Robin Hood, the ‘stonk’ market and terms of use

Last month, Reddit banned together to take the Stock Market (or stonk market, as they call it) for a ride. They identified gamer-centric stocks that were being shorted by big hedge funds and banded together to inflate the price. This effectively caused some hedge funds to lose billions when they had to buy back the shares at a higher price. As a result of this market volatility, Robin Hood and several other trading platforms used by private investors, restricted trades of these stocks. People got mad. And Robin Hood got sued.  Later, they revered their decisions and allowed limited trades to return. Why did people get so mad at Robin Hood in particular? Well, we think it comes down to branding. We’ll discuss this whole mess with Robin Hood, the ‘stonk, market and terms of use from an online branding perspective including:

  1. Defining your brand values
  2. Creating a tribe
  3. Aligning your processes, procedures and terms

Brand values

“At Robinhood, we believe the financial system should be built to work for everyone.” At least that’s what it says on their website. Maybe watch their advert to see them reinforce this idea. They’re building a brand proposition. You should believe they’re on the side of the little guy. They promise to be for everyone. However, the recent restrictions didn’t align with their brand values. And people got angry. That’s why it’s so important to create a brand that your organisation can live up to, even in the hard times. Think about who you are and what your goal is at your core. Then, determine if the market you operate in will allow you to remain consistent.

Creating a tribe

Because Robin Hood’s brand values were so attractive, they easily built a tribe. Fans of the platform (prior to the ‘stonk’ market debacle) were honest about its drawbacks but had warm feelings for the brand. They bought into their ‘rob from the rich and give to the poor’ narrative. Many were open advocates for their software. But when they restricted trades, the Robin Hood mob bit the hand that fed and 1-starred their reviews on Google. Building a tribe is great. It gives you powerful advocates for your brand and great word of mouth advertising. But beware, fail to live up to your tribe’s expectations and you could be in for a world of hurt.
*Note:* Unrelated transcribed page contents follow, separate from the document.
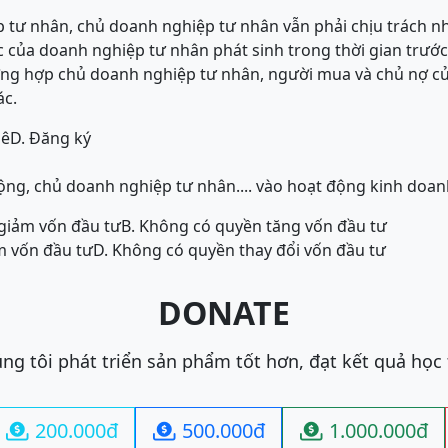
ệp tư nhân, chủ doanh nghiệp tư nhân vẫn phải chịu trách 
ác của doanh nghiệp tư nhân phát sinh trong thời gian trướ
ờng hợp chủ doanh nghiệp tư nhân, người mua và chủ nợ c
ác.
uê
D. Đăng ký
ộng, chủ doanh nghiệp tư nhân.... vào hoạt động kinh doa
 giảm vốn đầu tư
B. Không có quyền tăng vốn đầu tư
m vốn đầu tư
D. Không có quyền thay đổi vốn đầu tư
DONATE
ng tôi phát triển sản phẩm tốt hơn, đạt kết quả học
200.000đ
500.000đ
1.000.000đ


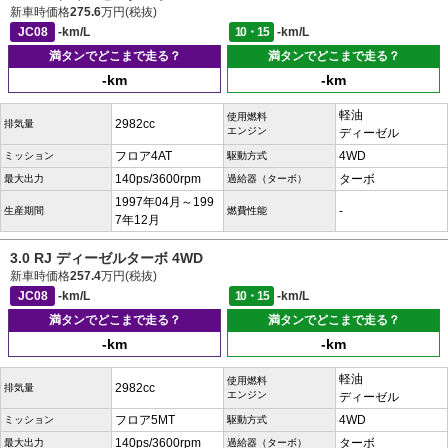
新車時価格
275.6
万円(税抜)
JC08
-km/L
10・15
-km/L
満タンでどこまで走る？
満タンでどこまで走る？
-km
-km
軽油
使用燃料
2982cc
排気量
エンジン
ディーゼル
フロア4AT
4WD
ミッション
駆動方式
140ps/3600rpm
ターボ
最大出力
過給器（ターボ）
1997年04月～199
-
生産期間
燃費性能
7年12月
3.0 RJ ディーゼルターボ 4WD
新車時価格
257.4
万円(税抜)
JC08
-km/L
10・15
-km/L
満タンでどこまで走る？
満タンでどこまで走る？
-km
-km
軽油
使用燃料
2982cc
排気量
エンジン
ディーゼル
フロア5MT
4WD
ミッション
駆動方式
140ps/3600rpm
ターボ
最大出力
過給器（ターボ）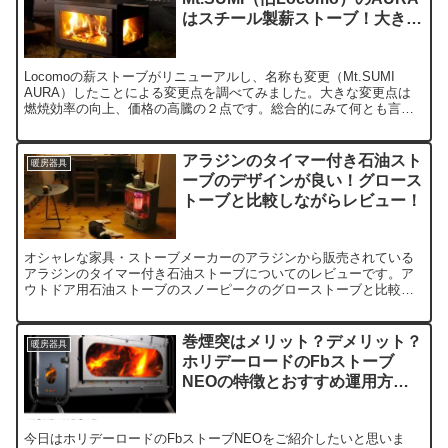
はスチール製薪ストーブ！大きな
変更点２つ
Locomoの薪ストーブがリニューアルし、名称も変更（Mt.SUMI
AURA）したことによる変更点を調べてみました。大きな変更点は
燃焼効率の向上、価格の高騰の２点です。総合的にみて何とも言え
ない変更ですが、以前と変わらずよいスチール製薪ストーブのよう
です。
アラジンのタイマー付き石油スト
暖房器具
ーブのデザインが良い！グロース
トーブと比較しながらレビュー！
オシャレな家具・ストーブメーカーのアラジンから販売されている
アラジンのタイマー付き石油ストーブについてのレビューです。ア
ウトドア用石油ストーブのスノーピークのグローストーブと比較し
ながら、アウトドア運用できるのか、またその製品の特長をレビュ
ーしました。
巻煙突はメリット？デメリット？
暖房器具
ホリデーロードのFbストーブ
NEOの特徴とおすすめ運用方
法！
今日はホリデーロードのFbストーブNEOをご紹介したいと思いま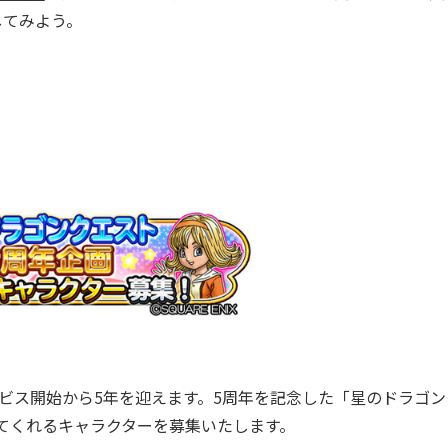
してみよう。
サービス開始から5年を迎えます。5周年を記念した「星のドラゴ
してくれるキャラクターを募集いたします。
Aligning your processes, procedures and terms

This is where Robin Hood really fell down. Based on the brand values and beliefs instilled in their tribe, it came as a big surprise when they evoked restrictive clauses in their terms of use. Most people never read terms and conditions. So, it’s no shock that users were aghast to find this: “You agree that, without notice, Robinhood may terminate these Terms and Conditions, or suspend your access to the Service or the Content, with or without cause at any time and effective immediately.” Stopping the little guy from investing seems quite at odds with their brand values, doesn’t it? And that’s where aligning your terms, processes and procedures come into play. It’s no use to have brand values and create a tribe that you can’t support in good times and bad. So, when creating the nuts and bolts of how your website/service will operate, make sure it marries with your stated goals.